## EXERCISE DETAILS
Each record that follows should be duplicated exactly, except for its pictures.

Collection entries
###
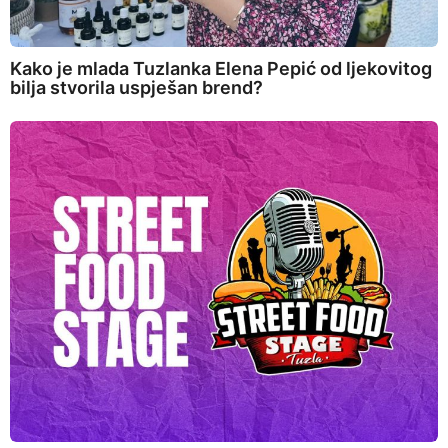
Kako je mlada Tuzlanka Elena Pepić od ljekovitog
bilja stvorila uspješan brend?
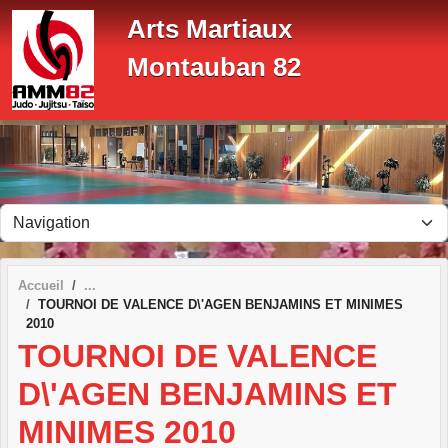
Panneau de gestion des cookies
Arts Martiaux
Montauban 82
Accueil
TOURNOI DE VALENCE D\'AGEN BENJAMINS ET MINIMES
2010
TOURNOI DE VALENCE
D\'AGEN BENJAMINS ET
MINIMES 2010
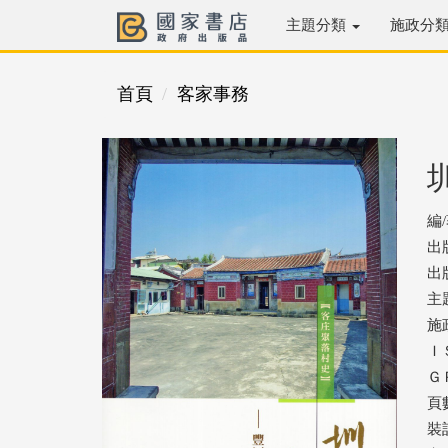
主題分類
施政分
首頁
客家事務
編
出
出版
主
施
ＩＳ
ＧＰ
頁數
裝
###
## SOLUTION TO THE EXERCISE
Kako je mlada Tuzlanka Elena Pepić od ljekovitog
bilja stvorila uspješan brend?
Panneau de gestion des cookies
Arts Martiaux
Montauban 82
Accueil
TOURNOI DE VALENCE D\'AGEN BENJAMINS ET MINIMES
2010
TOURNOI DE VALENCE
D\'AGEN BENJAMINS ET
MINIMES 2010
主題分類
施政分
首頁
客家事務
編
出
出版
主
施
ＩＳ
ＧＰ
頁數
裝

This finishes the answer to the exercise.